I happen to be in the middle of this world of stress and it has become a particularly difficult situation in my senior year of high school. I experience a mild form of this “stressed out syndrome” having nervous tics and emotional break-downs between classes. There are people that tell me I need to suck it up, but after two years of a two A.M. bed time and the five to six o’clock wake up call I find myself unable to cope. There are those who ask me why I put myself under so much stress, I take AP and IB classes, do a sport every season, be an officer in a school club, join a top choir and all the other stuff that I do. The answer is a simple one. I, like every other member of my graduating class, want to prove that I am the well rounded student that colleges are looking for and that out of everyone else, I should be picked to go to their college.

Now don’t get me wrong, it is not entirely my fault that I am completely maxed out. It seems that schools are trying to add harder and harder classes. Kids that can’t do the whole AP thing are forced into those classes because there are no easier versions of that class. For example, I am a smart kid but last year a decision was made to not offer D.E. Calculus, the lower and easier version of the AP Calculus class that I’m in right now. This was a deplorable decision on our school’s part, and now my fellow students and I are failing Calculus because the class is too fast-paced and the concepts are presented in a manner that is unintelligible. Though students today are smart, that doesn’t mean that everyone can handle the work load of an AP Calculus class, especially along with all of the other AP classes that are becoming mandatory to take in order to get into a decent college.

College is the big word on every upper level high school student these days and we all want to get into our first choice. Where a 3.95 GPA would get you into almost any college you wanted to be in out of high school ten years ago, these days if you applied to Princeton, Harvard or any of the Ivy league colleges with that GPA you would be laughed out of the admissions office. For example: My sister was senior girl of the year, obtained a 4.4 GPA, was the captain of two sports, and had collectively a 1560 on Math and Verbal for her SAT’s, but she was rejected to UVA, and Notre Dame.

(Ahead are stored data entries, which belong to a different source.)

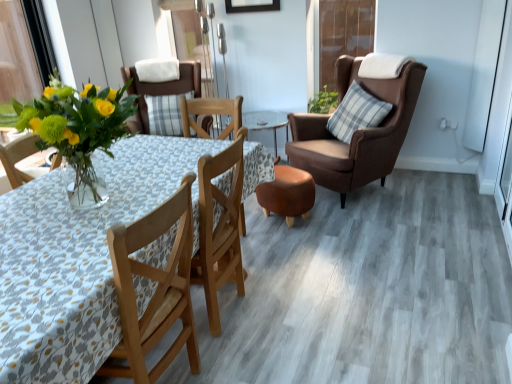 Question: Is matte glass vase with yellow flowers at left at the left side of matte brown chair at center, the 2th chair when ordered from right to left?

Choices:
 (A) yes
 (B) no

Answer: (B)

Question: Can you confirm if matte glass vase with yellow flowers at left is positioned to the right of matte brown chair at center, which is counted as the first chair, starting from the left?

Choices:
 (A) yes
 (B) no

Answer: (A)

Question: Does matte glass vase with yellow flowers at left have a lesser width compared to matte brown chair at center, the 2th chair when ordered from right to left?

Choices:
 (A) yes
 (B) no

Answer: (A)

Question: Could you tell me if matte glass vase with yellow flowers at left is turned towards matte brown chair at center, the 2th chair when ordered from right to left?

Choices:
 (A) yes
 (B) no

Answer: (B)

Question: From the image's perspective, is matte glass vase with yellow flowers at left under matte brown chair at center, which is counted as the first chair, starting from the left?

Choices:
 (A) no
 (B) yes

Answer: (B)

Question: From the image's perspective, is transparent plastic screen door at upper center above or below brown leather chair at right, which ranks as the second chair in left-to-right order?

Choices:
 (A) below
 (B) above

Answer: (B)

Question: Considering the positions of transparent plastic screen door at upper center and brown leather chair at right, placed as the first chair when sorted from right to left, in the image, is transparent plastic screen door at upper center taller or shorter than brown leather chair at right, placed as the first chair when sorted from right to left,?

Choices:
 (A) tall
 (B) short

Answer: (B)

Question: Considering the positions of point (348, 26) and point (382, 135), is point (348, 26) closer or farther from the camera than point (382, 135)?

Choices:
 (A) farther
 (B) closer

Answer: (A)

Question: In terms of width, does transparent plastic screen door at upper center look wider or thinner when compared to brown leather chair at right, which ranks as the second chair in left-to-right order?

Choices:
 (A) thin
 (B) wide

Answer: (A)

Question: Visually, is matte glass vase with yellow flowers at left positioned to the left or to the right of transparent plastic screen door at upper center?

Choices:
 (A) right
 (B) left

Answer: (B)

Question: Which is correct: matte glass vase with yellow flowers at left is inside transparent plastic screen door at upper center, or outside of it?

Choices:
 (A) inside
 (B) outside

Answer: (B)

Question: Considering the positions of matte glass vase with yellow flowers at left and transparent plastic screen door at upper center in the image, is matte glass vase with yellow flowers at left bigger or smaller than transparent plastic screen door at upper center?

Choices:
 (A) small
 (B) big

Answer: (B)

Question: From the image's perspective, is matte glass vase with yellow flowers at left located above or below transparent plastic screen door at upper center?

Choices:
 (A) below
 (B) above

Answer: (A)

Question: Looking at the image, does matte brown chair at center, which is counted as the first chair, starting from the left, seem bigger or smaller compared to transparent plastic screen door at upper center?

Choices:
 (A) small
 (B) big

Answer: (B)

Question: Considering the positions of matte brown chair at center, which is counted as the first chair, starting from the left, and transparent plastic screen door at upper center in the image, is matte brown chair at center, which is counted as the first chair, starting from the left, wider or thinner than transparent plastic screen door at upper center?

Choices:
 (A) thin
 (B) wide

Answer: (B) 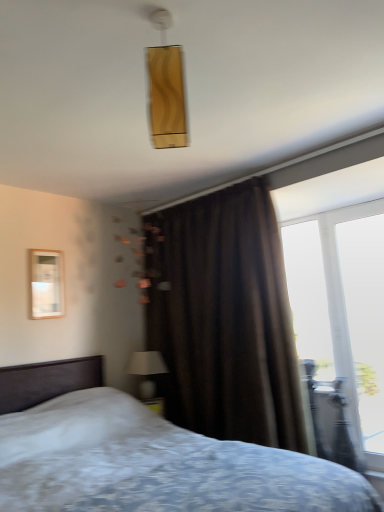 Question: Considering the positions of matte white lampshade at lower center and transparent glass window at right in the image, is matte white lampshade at lower center wider or thinner than transparent glass window at right?

Choices:
 (A) wide
 (B) thin

Answer: (A)

Question: Relative to transparent glass window at right, is matte white lampshade at lower center in front or behind?

Choices:
 (A) behind
 (B) front

Answer: (A)

Question: Estimate the real-world distances between objects in this image. Which object is closer to the white textured bed at center?

Choices:
 (A) transparent glass window at right
 (B) wooden frame at left
 (C) metallic silver armchair at right
 (D) gold textured rectangular light fixture at upper center
 (E) brown velvet curtain at center

Answer: (E)

Question: Estimate the real-world distances between objects in this image. Which object is closer to the metallic silver armchair at right?

Choices:
 (A) wooden frame at left
 (B) white textured bed at center
 (C) gold textured rectangular light fixture at upper center
 (D) brown velvet curtain at center
 (E) matte white lampshade at lower center

Answer: (D)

In addition to making sure that grades and scores are close to perfect it is also imperative to be a well rounded student. Thus, when not studying for all the impossible classes and all the impossible scores, every college bound teenager should be completing community service projects, playing the oboe, competing in sports, and participating every club offered. Colleges only want the students that do everything so all the college bound students end up being almost the same exact person. My question is, whatever happened to individuality? Who went and screwed that up for teenagers today, because I would really like to give them a piece of my mind.
When our parents were growing up you only participated in the things that you loved. If you loved sports, you did sports along with school. If you loved the arts, you did arts with school. If you loved to be in the Young Basket Weavers club, that’s what you did, and you participated with your whole heart, and put all efforts into making yourself the best student-basket weaver that this world has ever seen. To be competitive for colleges today, you must be a top student and be the best in every club and sport offered. So now everyone has to be the best studentathletevolunteerweaver the world has ever seen. What has happened is, no one puts a hundred percent effort into anything that they do because they are spread too thin. Students have to have their minds in a hundred million places in order to get in “that” college. High school is no longer about enjoying the “best time of your life” it is just about surviving now. We are no longer able to enjoy the things we love or work hard at the things that we love to do. Our elders have dubbed us lazy, scatter-brained, and absent minded, but the reality is, our elders didn’t deal with the massive work load that we deal with at our age.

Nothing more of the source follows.